Nerf Gun Modifications Can Be Dangerous
CHICAGO (CBS) - Nerf guns are one of the most popular toys on the market. But on Internet sites, enthusiasts are modifying their weapons to make them shoot farther and more forcefully. As CBS 2 Investigator Pam Zekman reports, they could be dangerous.
On one YouTube video, for example, a consumer shows how to make one of the battery-operated Nerfs more powerful.
"We're going to be messing with the voltage now," he says.
He switches the batteries and demonstrates how it works.
There are detailed instructions of all kinds available on various websites.
That's how 12-year-old Kenny Oostman learned how to modify his Nerfs. He showed us how he removes air restrictors, adds a spring, and hot glues metal washers with pads over them to his foam darts.
"To make it weighted so it goes farther, and the felt tip is to make it so it doesn't hurt as much," Kenny said.
With the changes, the darts fly three times farther, about 75 feet.
"He's really exploring the principles of physics, as well as being creative and inventive, and I think that that's good," said Kimm Oostman, Kenny's mother.

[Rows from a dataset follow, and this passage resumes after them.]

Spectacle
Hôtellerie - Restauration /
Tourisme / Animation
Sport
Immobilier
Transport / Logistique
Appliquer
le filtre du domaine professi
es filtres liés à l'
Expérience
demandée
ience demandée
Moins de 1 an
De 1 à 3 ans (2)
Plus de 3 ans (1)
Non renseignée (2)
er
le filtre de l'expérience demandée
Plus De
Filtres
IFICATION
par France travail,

Many kids of all ages bring their modified toys to participate in Nerf wars. These organized events are well-regulated. Safety equipment is required, and there are restrictions on some modifications.

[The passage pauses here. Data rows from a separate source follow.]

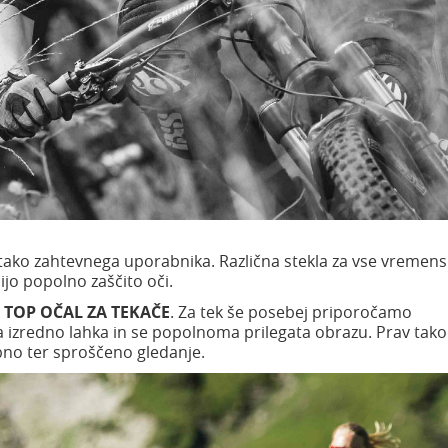
 tako zahtevnega uporabnika. Različna stekla za vse vremen
ijo popolno zaščito oči.
r
TOP OČAL ZA TEKAČE
. Za tek še posebej priporočamo
sta izredno lahka in se popolnoma prilegata obrazu. Prav tako
bno ter sproščeno gledanje.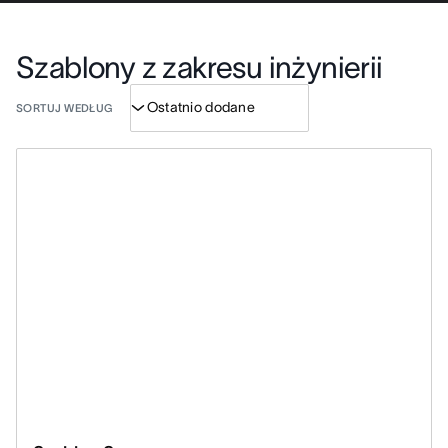
Szablony z zakresu inżynierii
SORTUJ WEDŁUG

Modifications like the ones we found shown in various YouTube videos are not allowed at a Nerf war we attended. On those videos, you see kids shoving push pins and sewing needles inside darts so the pointed ends stick out.

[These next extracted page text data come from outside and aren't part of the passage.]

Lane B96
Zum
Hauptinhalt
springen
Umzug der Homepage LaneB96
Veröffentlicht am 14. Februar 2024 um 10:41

"Really painful," comments one kid.
So are thumbtacks glued to the dart tips of another Nerf model that the user shoots into someone's arm.
None of those types of modifications are allowed at the Nerf war we attended that was organized by Brian Vasquiz. He knows from experience how dangerous they can be. Years ago, Vasquiz says he was knocked out by a modified dart that hit him on the side of his head.
"It was covered with hot glue and a slingshot weight inside the foam," said Vasquiz.
Users have reported "getting shot in the eye," and one said, "almost blinded."
To avoid injury, Nerf's manufacturer warns on the packaging and the toys not to modify the darts or the guns.
But users are ignoring the warning. We showed some of the YouTube videos to Nancy Cowles, Executive Director of Kids in Danger, a children product safety advocate.
"Just knowing that the possibility is out there will help parents pay more attention to the product, and to make sure that it's being used in the correct way," Cowles said.
Another incorrect use: painting any toys black so they could be mistaken for real guns, as shown by a young boy in another YouTube video.
"Even with that little, tiny orange tip," said Cowles commenting on the painted toy in the video, "the additional danger that this child is going to face is if a cop on a dark night sees him with that gun."
As for the Oostman household, none of the dangerous modifications we found -- such as adding pins, tacks or needles to the foam darts -- are allowed. But what about the modifications that are allowed?
Kimm Oostman said, "I can understand that companies for legal reasons and they're afraid of lawsuits, need to put all kinds of warnings on their products."
But she added: "I also think that Nerf would be happy to hear that there are people out there who love their toys and want to practice making them perform even better."
Not really. In a written statement, a spokesman for Hasbro, the company that makes Nerf guns, says: "Safety is of utmost concern to the company."
The company said, "Consumers should only use the foam darts designed for specific Nerf blasters and never modify the darts or the blasters."
The company also says it believes "the overwhelming majority of consumers using Nerf products do so without modifying them to suit their own specifications."